Set down all of the entries exactly, leaving nothing out.

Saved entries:
==========
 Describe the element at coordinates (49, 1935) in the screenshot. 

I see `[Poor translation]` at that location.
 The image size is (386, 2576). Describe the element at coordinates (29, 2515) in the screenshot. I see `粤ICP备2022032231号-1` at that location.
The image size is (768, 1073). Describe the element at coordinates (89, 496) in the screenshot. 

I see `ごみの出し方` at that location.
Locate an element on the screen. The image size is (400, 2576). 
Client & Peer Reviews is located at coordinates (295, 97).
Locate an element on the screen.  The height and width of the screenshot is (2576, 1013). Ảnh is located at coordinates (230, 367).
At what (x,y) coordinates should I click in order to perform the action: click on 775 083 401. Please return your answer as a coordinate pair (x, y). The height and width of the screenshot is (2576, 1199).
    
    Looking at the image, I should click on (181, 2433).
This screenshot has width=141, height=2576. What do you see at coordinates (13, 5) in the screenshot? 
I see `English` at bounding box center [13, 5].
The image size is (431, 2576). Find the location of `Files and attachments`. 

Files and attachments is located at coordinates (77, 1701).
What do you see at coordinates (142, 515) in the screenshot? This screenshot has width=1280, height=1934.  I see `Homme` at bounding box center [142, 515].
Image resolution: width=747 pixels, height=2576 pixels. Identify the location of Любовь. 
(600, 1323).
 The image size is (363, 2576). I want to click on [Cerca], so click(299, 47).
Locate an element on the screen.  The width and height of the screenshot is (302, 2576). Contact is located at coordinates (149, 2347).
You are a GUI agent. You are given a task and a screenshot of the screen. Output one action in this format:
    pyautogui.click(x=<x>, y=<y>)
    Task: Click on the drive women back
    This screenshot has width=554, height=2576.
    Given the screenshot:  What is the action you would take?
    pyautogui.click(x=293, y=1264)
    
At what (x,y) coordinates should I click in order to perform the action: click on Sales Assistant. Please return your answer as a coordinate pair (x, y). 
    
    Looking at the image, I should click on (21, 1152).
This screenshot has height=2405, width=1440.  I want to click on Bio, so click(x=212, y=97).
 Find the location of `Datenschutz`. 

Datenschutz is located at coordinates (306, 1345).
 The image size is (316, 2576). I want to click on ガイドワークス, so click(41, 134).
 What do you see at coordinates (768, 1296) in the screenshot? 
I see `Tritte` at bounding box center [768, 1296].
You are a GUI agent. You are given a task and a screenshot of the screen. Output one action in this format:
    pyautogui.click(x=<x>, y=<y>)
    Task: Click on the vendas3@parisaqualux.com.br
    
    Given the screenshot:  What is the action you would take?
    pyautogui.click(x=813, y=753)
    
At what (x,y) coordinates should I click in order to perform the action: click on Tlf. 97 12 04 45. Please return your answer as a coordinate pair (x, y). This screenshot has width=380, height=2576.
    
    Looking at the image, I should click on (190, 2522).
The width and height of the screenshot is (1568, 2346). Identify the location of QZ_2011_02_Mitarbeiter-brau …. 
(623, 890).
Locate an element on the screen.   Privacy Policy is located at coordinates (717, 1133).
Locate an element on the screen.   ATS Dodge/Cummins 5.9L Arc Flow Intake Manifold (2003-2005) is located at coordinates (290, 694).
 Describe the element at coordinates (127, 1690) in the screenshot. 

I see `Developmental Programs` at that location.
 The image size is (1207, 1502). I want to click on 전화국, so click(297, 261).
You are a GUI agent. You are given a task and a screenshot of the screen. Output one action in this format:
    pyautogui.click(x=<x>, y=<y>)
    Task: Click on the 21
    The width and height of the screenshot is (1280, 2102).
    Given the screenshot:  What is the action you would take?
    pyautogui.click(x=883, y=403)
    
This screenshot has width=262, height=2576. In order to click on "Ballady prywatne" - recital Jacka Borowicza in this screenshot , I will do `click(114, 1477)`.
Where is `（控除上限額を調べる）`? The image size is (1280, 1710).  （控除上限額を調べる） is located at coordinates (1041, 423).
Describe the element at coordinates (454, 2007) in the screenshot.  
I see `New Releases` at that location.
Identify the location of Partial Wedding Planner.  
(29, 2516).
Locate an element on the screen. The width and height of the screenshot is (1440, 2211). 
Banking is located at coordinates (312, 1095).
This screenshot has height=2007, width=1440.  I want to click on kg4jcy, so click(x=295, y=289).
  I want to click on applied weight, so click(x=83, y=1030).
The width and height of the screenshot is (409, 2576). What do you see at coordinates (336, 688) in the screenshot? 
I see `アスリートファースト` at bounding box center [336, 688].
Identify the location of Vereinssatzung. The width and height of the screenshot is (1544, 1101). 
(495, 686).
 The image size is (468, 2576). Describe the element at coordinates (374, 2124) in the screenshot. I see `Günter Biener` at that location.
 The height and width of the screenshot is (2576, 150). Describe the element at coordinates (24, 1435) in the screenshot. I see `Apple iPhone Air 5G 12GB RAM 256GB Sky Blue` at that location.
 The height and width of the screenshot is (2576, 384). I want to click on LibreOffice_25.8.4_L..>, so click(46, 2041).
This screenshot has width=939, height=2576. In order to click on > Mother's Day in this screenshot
==========
#### [SOLVED EXERCISE]
 Describe the element at coordinates (49, 1935) in the screenshot. 

I see `[Poor translation]` at that location.
 The image size is (386, 2576). Describe the element at coordinates (29, 2515) in the screenshot. I see `粤ICP备2022032231号-1` at that location.
The image size is (768, 1073). Describe the element at coordinates (89, 496) in the screenshot. 

I see `ごみの出し方` at that location.
Locate an element on the screen. The image size is (400, 2576). 
Client & Peer Reviews is located at coordinates (295, 97).
Locate an element on the screen.  The height and width of the screenshot is (2576, 1013). Ảnh is located at coordinates (230, 367).
At what (x,y) coordinates should I click in order to perform the action: click on 775 083 401. Please return your answer as a coordinate pair (x, y). The height and width of the screenshot is (2576, 1199).
    
    Looking at the image, I should click on (181, 2433).
This screenshot has width=141, height=2576. What do you see at coordinates (13, 5) in the screenshot? 
I see `English` at bounding box center [13, 5].
The image size is (431, 2576). Find the location of `Files and attachments`. 

Files and attachments is located at coordinates (77, 1701).
What do you see at coordinates (142, 515) in the screenshot? This screenshot has width=1280, height=1934.  I see `Homme` at bounding box center [142, 515].
Image resolution: width=747 pixels, height=2576 pixels. Identify the location of Любовь. 
(600, 1323).
 The image size is (363, 2576). I want to click on [Cerca], so click(299, 47).
Locate an element on the screen.  The width and height of the screenshot is (302, 2576). Contact is located at coordinates (149, 2347).
You are a GUI agent. You are given a task and a screenshot of the screen. Output one action in this format:
    pyautogui.click(x=<x>, y=<y>)
    Task: Click on the drive women back
    This screenshot has width=554, height=2576.
    Given the screenshot:  What is the action you would take?
    pyautogui.click(x=293, y=1264)
    
At what (x,y) coordinates should I click in order to perform the action: click on Sales Assistant. Please return your answer as a coordinate pair (x, y). 
    
    Looking at the image, I should click on (21, 1152).
This screenshot has height=2405, width=1440.  I want to click on Bio, so click(x=212, y=97).
 Find the location of `Datenschutz`. 

Datenschutz is located at coordinates (306, 1345).
 The image size is (316, 2576). I want to click on ガイドワークス, so click(41, 134).
 What do you see at coordinates (768, 1296) in the screenshot? 
I see `Tritte` at bounding box center [768, 1296].
You are a GUI agent. You are given a task and a screenshot of the screen. Output one action in this format:
    pyautogui.click(x=<x>, y=<y>)
    Task: Click on the vendas3@parisaqualux.com.br
    
    Given the screenshot:  What is the action you would take?
    pyautogui.click(x=813, y=753)
    
At what (x,y) coordinates should I click in order to perform the action: click on Tlf. 97 12 04 45. Please return your answer as a coordinate pair (x, y). This screenshot has width=380, height=2576.
    
    Looking at the image, I should click on (190, 2522).
The width and height of the screenshot is (1568, 2346). Identify the location of QZ_2011_02_Mitarbeiter-brau …. 
(623, 890).
Locate an element on the screen.   Privacy Policy is located at coordinates (717, 1133).
Locate an element on the screen.   ATS Dodge/Cummins 5.9L Arc Flow Intake Manifold (2003-2005) is located at coordinates (290, 694).
 Describe the element at coordinates (127, 1690) in the screenshot. 

I see `Developmental Programs` at that location.
 The image size is (1207, 1502). I want to click on 전화국, so click(297, 261).
You are a GUI agent. You are given a task and a screenshot of the screen. Output one action in this format:
    pyautogui.click(x=<x>, y=<y>)
    Task: Click on the 21
    The width and height of the screenshot is (1280, 2102).
    Given the screenshot:  What is the action you would take?
    pyautogui.click(x=883, y=403)
    
This screenshot has width=262, height=2576. In order to click on "Ballady prywatne" - recital Jacka Borowicza in this screenshot , I will do `click(114, 1477)`.
Where is `（控除上限額を調べる）`? The image size is (1280, 1710).  （控除上限額を調べる） is located at coordinates (1041, 423).
Describe the element at coordinates (454, 2007) in the screenshot.  
I see `New Releases` at that location.
Identify the location of Partial Wedding Planner.  
(29, 2516).
Locate an element on the screen. The width and height of the screenshot is (1440, 2211). 
Banking is located at coordinates (312, 1095).
This screenshot has height=2007, width=1440.  I want to click on kg4jcy, so click(x=295, y=289).
  I want to click on applied weight, so click(x=83, y=1030).
The width and height of the screenshot is (409, 2576). What do you see at coordinates (336, 688) in the screenshot? 
I see `アスリートファースト` at bounding box center [336, 688].
Identify the location of Vereinssatzung. The width and height of the screenshot is (1544, 1101). 
(495, 686).
 The image size is (468, 2576). Describe the element at coordinates (374, 2124) in the screenshot. I see `Günter Biener` at that location.
 The height and width of the screenshot is (2576, 150). Describe the element at coordinates (24, 1435) in the screenshot. I see `Apple iPhone Air 5G 12GB RAM 256GB Sky Blue` at that location.
 The height and width of the screenshot is (2576, 384). I want to click on LibreOffice_25.8.4_L..>, so click(46, 2041).
This screenshot has width=939, height=2576. In order to click on > Mother's Day in this screenshot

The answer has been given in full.